Pero la gente de entonces no sabía que había muchas más ratas y pulgas de lo que generalmente se cree. No sabía ni siquiera que el proceso de la infección era del tipo rata → pulga → hombre. El caso es que, en el plazo de dos años, aproximadamente un tercio de la población europea desapareció, y de un modo no precisamente agradable. Fue una pesadilla. Además, la pandemia causó estragos que duraron cerca de tres siglos, en el sentido de que fue seguida por una serie de epidemias que de un modo intermitente, pero implacable, continuaron devastando alternativamente distintas partes de Europa. Hasta finales del siglo XV, la población europea se mantuvo sensiblemente por debajo de los niveles que había alcanzado en 1340.

La depresión demográfica hizo que los salarios aumentaran, lo cual supuso que sectores cada vez más amplios pudieran permitirse raciones satisfactorias de pimienta. Esto hubiera producido una enojosa escasez de pimienta en el mercado, de no ser por la oportuna intervención de los portugueses. El infante Enrique de Portugal —que fue llamado el Navegante porque enviaba a los otros a navegar— organizó la exploración sistemática de la costa occidental de África, con la esperanza (coronada finalmente por el éxito) de hallar un paso por mar que pusiera en comunicación marítima directa a Portugal con los países productores de pimienta, en Extremo Oriente. Entretanto, a lo largo de las costas occidentales de África, los exploradores portugueses encontraron pimienta negra en abundancia que, aunque era de calidad muy inferior a la pimienta asiática, no por eso dejaba de ser pimienta, y en sus carabelas la trajeron a Europa en cantidades importantes.
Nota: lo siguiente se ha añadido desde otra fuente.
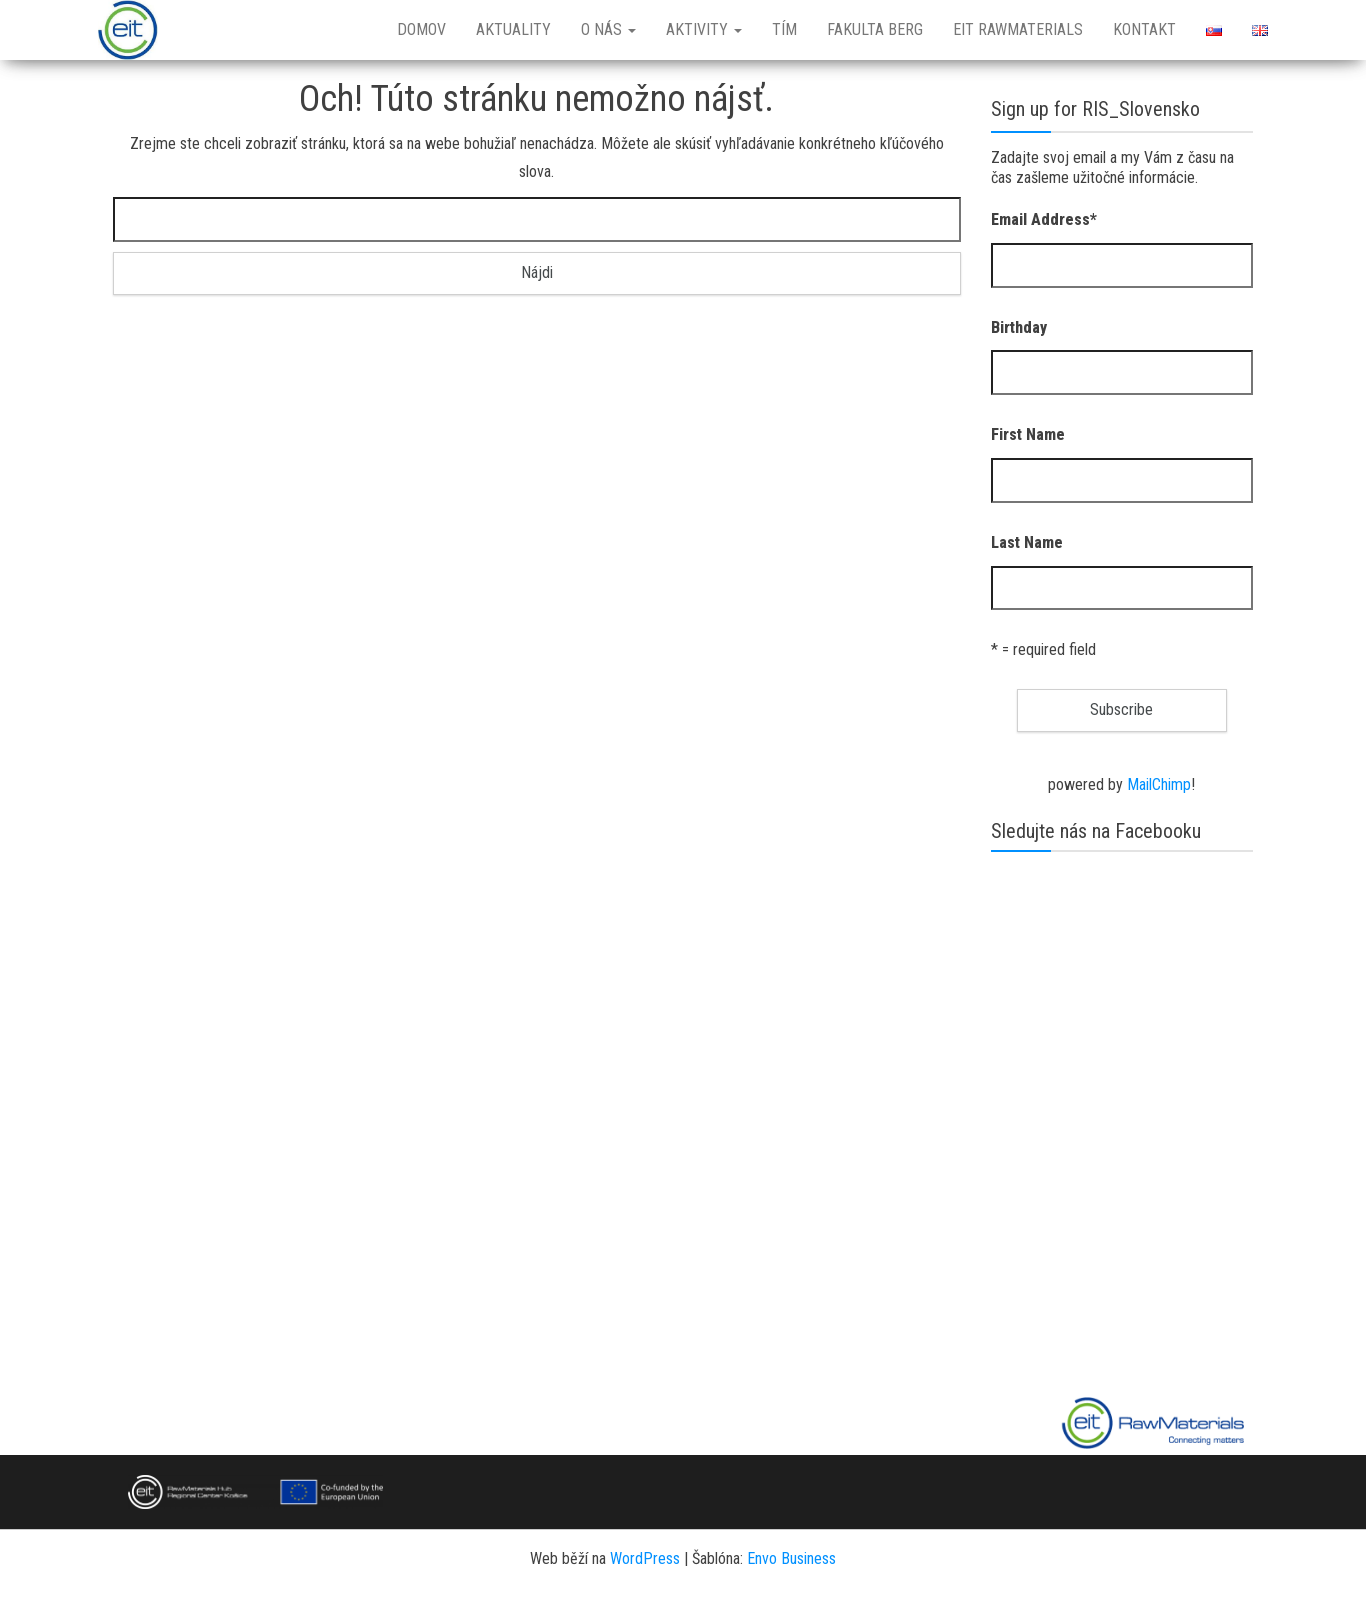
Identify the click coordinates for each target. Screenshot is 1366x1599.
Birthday (1019, 327)
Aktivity (704, 29)
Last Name (1027, 542)
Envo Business (791, 1558)
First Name (1028, 434)
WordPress (645, 1558)
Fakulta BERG (875, 29)
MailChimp (1159, 784)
Mientras tanto habían ido sucediendo otras cosas extrañas.

En la primera mitad del siglo XIV, la situación financiera del rey de Inglaterra no era de las más halagüeñas. Entre otras cosas, el rey había pedido prestadas a los comerciantes florentinos sumas tan considerables que sólo pensar en el pago de los intereses bastaba para provocar dolor de cabeza a sus contables. Cuando en 1337 declaró la guerra al rey de Francia por causa de aquellos benditos viñedos franceses, el rey Eduardo creyó —como creen todos los que declaran la guerra— que la suya sería una guerra relámpago y, tal como ocurre con todos los que proyectan una guerra relámpago, se equivocó de medio a medio. Su guerra relámpago duró, como ya se ha visto, 116 años, y él no vivió lo suficiente para saberlo. Lo que sí comprendió, sin embargo, desde el comienzo del berenjenal, fue que sus recursos financieros no podrían sostener el coste de la empresa. Poco después de 1340 se declaró en bancarrota e informó a los banqueros florentinos de que no pagaría sus deudas. Para los florentinos fue una pérdida desastrosa. Más aún. Desde un punto de vista psicológico fue un verdadero shock. Si en el mundo de los negocios no puede uno fiarse de un caballero inglés, ¿de quien diablos podrá fiarse? Los florentinos sacaron las consecuencias lógicas: abandonaron el comercio y la banca y se dedicaron a la pintura, la cultura y la poesía. Así se inició el Renacimiento mientras sobre la Edad Media descendía la palabra.